Details on the exploratory evaluation, key findings, and identified limitations that guide future research.
Evaluated on Hotel Reservation and Social Network from DeathStarBench, demonstrating applicability to realistic systems.
Case Study: Hotel Reservation System
Agents successfully generated and executed the full test suite, navigating the codebase and building realistic scenarios, including edge cases. Median response times of 7-8 ms and zero failures were reported, meeting targets. Challenges included initial failures in Dockerfile composition when original artifacts were missing, highlighting the need for robust environment synthesis strategies.
- ✓ Autonomous test generation and execution.
- ✓ Accurate codebase navigation and feature extraction.
- ✓ Successful handling of edge cases in scenarios.
- ✓ Median response times: 7-8 ms, 90th percentile < 12 ms.
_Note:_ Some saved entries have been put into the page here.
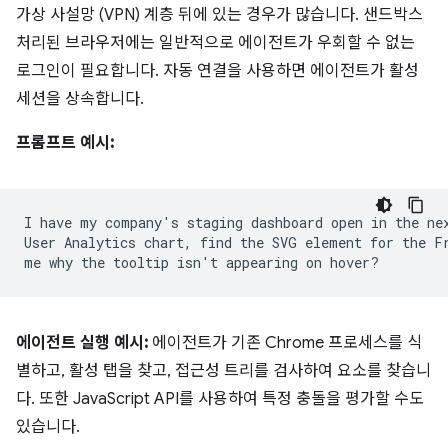
가상 사설망 (VPN) 계층 뒤에 있는 경우가 많습니다. 샌드박스
처리된 브라우저에는 일반적으로 에이전트가 우회할 수 없는
로그인이 필요합니다. 자동 연결을 사용하면 에이전트가 활성
세션을 상속합니다.
프롬프트 예시:
I have my company's staging dashboard open in the nex
User Analytics chart, find the SVG element for the Fr
에이전트 실행 예시:
에이전트가 기존 Chrome 프로세스를 식
별하고, 활성 탭을 찾고, 접근성 트리를 검사하여 요소를 찾습니
다. 또한 JavaScript API를 사용하여 특정 충돌을 평가할 수도
있습니다.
- ✓ Zero failures, 1.5 requests/second throughput.
Case Study: Social Network System
The framework reconstructed system goals and JWT-based authentication from thrift definitions despite deliberate documentation removal. Login flows and media uploads were encoded into Locust scripts. Median response time was 1.1s, 90th percentile 1.8s, within the 5s SLA. Environment configuration remained problematic (omitted Nginx proxy) and some documentation-only functionality was missed, reinforcing the need for multi-source context.
- ✓ Reconstructed goals from code despite missing docs.
- ✓ Encoded complex flows (login, media upload) in scripts.
- ✓ Median response time: 1.1s, 90th percentile 1.8s.
- ✓ Within 5s SLA for interactive posting.
- ✓ Challenges: Nginx proxy omission, missed docs-only features.
Key Limitations Identified
The exploratory study revealed several limitations, guiding future research directions.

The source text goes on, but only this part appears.